Supplied material
_ _ _ _

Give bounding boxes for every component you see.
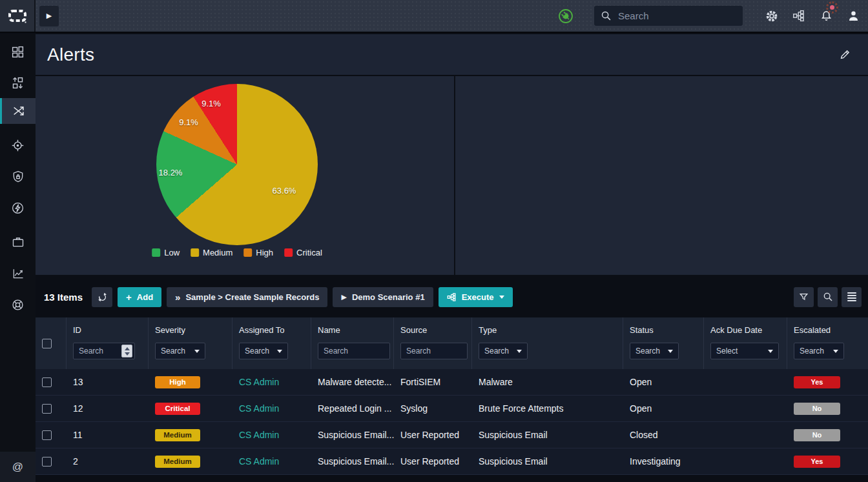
sidebar-item-threat-intel[interactable]: [0, 292, 36, 317]
search-records-button[interactable]: [818, 287, 838, 307]
shuffle-arrows-icon: [12, 104, 26, 118]
pie-chart[interactable]: [156, 84, 318, 245]
sample-records-button[interactable]: » Sample > Create Sample Records: [167, 287, 327, 307]
filter-name-input[interactable]: [324, 346, 384, 356]
main-content: Alerts 18.2% 63.6% 9.1% 9.1% Low Medium: [36, 34, 868, 482]
refresh-icon: [97, 292, 108, 303]
filter-severity-dropdown[interactable]: Search: [155, 343, 205, 359]
pie-legend: Low Medium High Critical: [152, 248, 322, 257]
assigned-link[interactable]: CS Admin: [239, 403, 279, 414]
legend-swatch-critical: [284, 248, 293, 257]
user-profile-icon[interactable]: [840, 0, 867, 32]
select-all-checkbox[interactable]: [42, 339, 52, 348]
global-search-input[interactable]: [618, 10, 747, 21]
wheel-globe-icon: [11, 298, 25, 312]
column-settings-button[interactable]: [842, 287, 862, 307]
refresh-button[interactable]: [92, 287, 112, 307]
table-row[interactable]: 13 High CS Admin Malware detecte... Fort…: [36, 369, 868, 396]
filter-source: [400, 343, 468, 359]
execute-button[interactable]: Execute: [439, 287, 513, 307]
filter-ack-dropdown[interactable]: Select: [710, 343, 779, 359]
playbooks-icon[interactable]: [785, 0, 812, 32]
severity-badge: Medium: [155, 456, 200, 468]
notifications-bell-icon[interactable]: [812, 0, 840, 32]
column-source: Source: [394, 317, 472, 369]
assigned-link[interactable]: CS Admin: [239, 377, 279, 387]
lightning-icon: [11, 201, 25, 215]
severity-badge: High: [155, 376, 200, 388]
pie-label-medium: 63.6%: [273, 186, 296, 196]
filter-type-dropdown[interactable]: Search: [479, 343, 528, 359]
at-sign-icon: @: [12, 461, 23, 474]
funnel-icon: [798, 292, 809, 303]
expand-menu-button[interactable]: ▶: [39, 6, 59, 26]
page-title: Alerts: [47, 45, 94, 65]
escalated-pill: Yes: [794, 376, 840, 388]
sidebar-item-automation[interactable]: [0, 195, 36, 221]
column-type: Type Search: [472, 317, 623, 369]
sidebar-item-hunt[interactable]: [0, 132, 36, 158]
legend-swatch-high: [243, 248, 252, 257]
play-icon: ▶: [341, 294, 346, 301]
left-sidebar: @: [0, 34, 36, 482]
report-chart-icon: [12, 267, 25, 280]
legend-item-critical[interactable]: Critical: [284, 248, 322, 257]
filter-status-dropdown[interactable]: Search: [630, 343, 679, 359]
row-checkbox[interactable]: [42, 430, 52, 440]
assigned-link[interactable]: CS Admin: [239, 456, 279, 467]
filter-assigned-dropdown[interactable]: Search: [239, 343, 288, 359]
sidebar-item-mentions[interactable]: @: [0, 452, 36, 482]
edit-pencil-icon[interactable]: [839, 48, 851, 61]
row-checkbox[interactable]: [42, 457, 52, 467]
double-chevron-icon: »: [175, 292, 180, 302]
demo-scenario-button[interactable]: ▶ Demo Scenario #1: [333, 287, 433, 307]
table-row[interactable]: 12 Critical CS Admin Repeated Login ... …: [36, 396, 868, 422]
empty-widget-panel: [454, 76, 868, 275]
plus-icon: +: [126, 292, 132, 302]
sidebar-item-security[interactable]: [0, 164, 36, 190]
fortinet-logo-icon: [8, 8, 27, 25]
legend-item-low[interactable]: Low: [152, 248, 180, 257]
escalated-pill: Yes: [794, 456, 840, 468]
filter-id: [73, 343, 135, 359]
severity-badge: Critical: [155, 403, 200, 415]
table-row[interactable]: 11 Medium CS Admin Suspicious Email... U…: [36, 422, 868, 448]
sidebar-item-reports[interactable]: [0, 261, 36, 286]
dashboard-icon: [11, 45, 25, 59]
severity-badge: Medium: [155, 429, 200, 441]
escalated-pill: No: [794, 403, 840, 415]
widgets-row: 18.2% 63.6% 9.1% 9.1% Low Medium High: [36, 76, 868, 275]
column-name: Name: [311, 317, 394, 369]
top-navbar: ▶: [0, 0, 868, 33]
search-icon: [601, 10, 612, 21]
connector-status-icon[interactable]: [558, 8, 574, 24]
number-spinner[interactable]: [121, 345, 132, 357]
sidebar-item-queue-management[interactable]: [0, 70, 36, 95]
caret-down-icon: [499, 296, 504, 299]
sidebar-item-case-management[interactable]: [0, 229, 36, 255]
global-search: [594, 6, 743, 26]
crosshair-icon: [11, 139, 25, 152]
legend-item-medium[interactable]: Medium: [191, 248, 232, 257]
legend-item-high[interactable]: High: [243, 248, 273, 257]
column-status: Status Search: [623, 317, 704, 369]
queue-icon: [11, 76, 25, 90]
app-logo[interactable]: [0, 0, 36, 32]
settings-gear-icon[interactable]: [758, 0, 785, 32]
column-id: ID: [67, 317, 149, 369]
row-checkbox[interactable]: [42, 404, 52, 414]
briefcase-icon: [12, 236, 25, 248]
table-row[interactable]: 2 Medium CS Admin Suspicious Email... Us…: [36, 448, 868, 475]
severity-pie-panel: 18.2% 63.6% 9.1% 9.1% Low Medium High: [36, 76, 454, 275]
add-button[interactable]: + Add: [118, 287, 161, 307]
column-ack-due-date: Ack Due Date Select: [704, 317, 787, 369]
filter-name: [318, 343, 390, 359]
playbook-execute-icon: [447, 292, 457, 302]
sidebar-item-dashboard[interactable]: [0, 39, 36, 65]
filter-button[interactable]: [794, 287, 814, 307]
sidebar-item-incidents-alerts[interactable]: [0, 98, 36, 124]
assigned-link[interactable]: CS Admin: [239, 430, 279, 440]
filter-escalated-dropdown[interactable]: Search: [794, 343, 844, 359]
row-checkbox[interactable]: [42, 377, 52, 387]
filter-source-input[interactable]: [406, 346, 462, 356]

_ _ _ _

Problem details
Transcribe all entries above exactly. Drop the pictures.

Task result
Give bounding boxes for every component you see.
sidebar-item-threat-intel[interactable]: [0, 292, 36, 317]
search-records-button[interactable]: [818, 287, 838, 307]
shuffle-arrows-icon: [12, 104, 26, 118]
pie-chart[interactable]: [156, 84, 318, 245]
sample-records-button[interactable]: » Sample > Create Sample Records: [167, 287, 327, 307]
filter-name-input[interactable]: [324, 346, 384, 356]
main-content: Alerts 18.2% 63.6% 9.1% 9.1% Low Medium: [36, 34, 868, 482]
refresh-icon: [97, 292, 108, 303]
filter-severity-dropdown[interactable]: Search: [155, 343, 205, 359]
pie-legend: Low Medium High Critical: [152, 248, 322, 257]
assigned-link[interactable]: CS Admin: [239, 403, 279, 414]
legend-swatch-critical: [284, 248, 293, 257]
user-profile-icon[interactable]: [840, 0, 867, 32]
select-all-checkbox[interactable]: [42, 339, 52, 348]
global-search-input[interactable]: [618, 10, 747, 21]
wheel-globe-icon: [11, 298, 25, 312]
column-settings-button[interactable]: [842, 287, 862, 307]
refresh-button[interactable]: [92, 287, 112, 307]
table-row[interactable]: 13 High CS Admin Malware detecte... Fort…: [36, 369, 868, 396]
filter-source: [400, 343, 468, 359]
execute-button[interactable]: Execute: [439, 287, 513, 307]
filter-ack-dropdown[interactable]: Select: [710, 343, 779, 359]
playbooks-icon[interactable]: [785, 0, 812, 32]
severity-badge: Medium: [155, 456, 200, 468]
notifications-bell-icon[interactable]: [812, 0, 840, 32]
column-source: Source: [394, 317, 472, 369]
assigned-link[interactable]: CS Admin: [239, 377, 279, 387]
lightning-icon: [11, 201, 25, 215]
severity-badge: High: [155, 376, 200, 388]
pie-label-medium: 63.6%: [273, 186, 296, 196]
filter-type-dropdown[interactable]: Search: [479, 343, 528, 359]
at-sign-icon: @: [12, 461, 23, 474]
funnel-icon: [798, 292, 809, 303]
expand-menu-button[interactable]: ▶: [39, 6, 59, 26]
page-title: Alerts: [47, 45, 94, 65]
escalated-pill: Yes: [794, 376, 840, 388]
sidebar-item-automation[interactable]: [0, 195, 36, 221]
column-type: Type Search: [472, 317, 623, 369]
sidebar-item-hunt[interactable]: [0, 132, 36, 158]
legend-swatch-high: [243, 248, 252, 257]
play-icon: ▶: [341, 294, 346, 301]
left-sidebar: @: [0, 34, 36, 482]
report-chart-icon: [12, 267, 25, 280]
legend-item-critical[interactable]: Critical: [284, 248, 322, 257]
filter-status-dropdown[interactable]: Search: [630, 343, 679, 359]
row-checkbox[interactable]: [42, 430, 52, 440]
assigned-link[interactable]: CS Admin: [239, 456, 279, 467]
filter-assigned-dropdown[interactable]: Search: [239, 343, 288, 359]
sidebar-item-mentions[interactable]: @: [0, 452, 36, 482]
edit-pencil-icon[interactable]: [839, 48, 851, 61]
row-checkbox[interactable]: [42, 457, 52, 467]
double-chevron-icon: »: [175, 292, 180, 302]
demo-scenario-button[interactable]: ▶ Demo Scenario #1: [333, 287, 433, 307]
table-row[interactable]: 12 Critical CS Admin Repeated Login ... …: [36, 396, 868, 422]
empty-widget-panel: [454, 76, 868, 275]
plus-icon: +: [126, 292, 132, 302]
sidebar-item-security[interactable]: [0, 164, 36, 190]
fortinet-logo-icon: [8, 8, 27, 25]
legend-item-low[interactable]: Low: [152, 248, 180, 257]
escalated-pill: Yes: [794, 456, 840, 468]
filter-id: [73, 343, 135, 359]
severity-badge: Critical: [155, 403, 200, 415]
table-row[interactable]: 11 Medium CS Admin Suspicious Email... U…: [36, 422, 868, 448]
sidebar-item-reports[interactable]: [0, 261, 36, 286]
dashboard-icon: [11, 45, 25, 59]
severity-badge: Medium: [155, 429, 200, 441]
escalated-pill: No: [794, 403, 840, 415]
widgets-row: 18.2% 63.6% 9.1% 9.1% Low Medium High: [36, 76, 868, 275]
column-name: Name: [311, 317, 394, 369]
top-navbar: ▶: [0, 0, 868, 33]
search-icon: [601, 10, 612, 21]
connector-status-icon[interactable]: [558, 8, 574, 24]
number-spinner[interactable]: [121, 345, 132, 357]
sidebar-item-queue-management[interactable]: [0, 70, 36, 95]
caret-down-icon: [499, 296, 504, 299]
sidebar-item-case-management[interactable]: [0, 229, 36, 255]
global-search: [594, 6, 743, 26]
crosshair-icon: [11, 139, 25, 152]
legend-item-medium[interactable]: Medium: [191, 248, 232, 257]
legend-item-high[interactable]: High: [243, 248, 273, 257]
column-status: Status Search: [623, 317, 704, 369]
queue-icon: [11, 76, 25, 90]
app-logo[interactable]: [0, 0, 36, 32]
settings-gear-icon[interactable]: [758, 0, 785, 32]
column-id: ID: [67, 317, 149, 369]
row-checkbox[interactable]: [42, 404, 52, 414]
briefcase-icon: [12, 236, 25, 248]
table-row[interactable]: 2 Medium CS Admin Suspicious Email... Us…: [36, 448, 868, 475]
severity-pie-panel: 18.2% 63.6% 9.1% 9.1% Low Medium High: [36, 76, 454, 275]
add-button[interactable]: + Add: [118, 287, 161, 307]
column-ack-due-date: Ack Due Date Select: [704, 317, 787, 369]
filter-name: [318, 343, 390, 359]
playbook-execute-icon: [447, 292, 457, 302]
sidebar-item-dashboard[interactable]: [0, 39, 36, 65]
filter-button[interactable]: [794, 287, 814, 307]
sidebar-item-incidents-alerts[interactable]: [0, 98, 36, 124]
assigned-link[interactable]: CS Admin: [239, 430, 279, 440]
filter-escalated-dropdown[interactable]: Search: [794, 343, 844, 359]
row-checkbox[interactable]: [42, 377, 52, 387]
filter-source-input[interactable]: [406, 346, 462, 356]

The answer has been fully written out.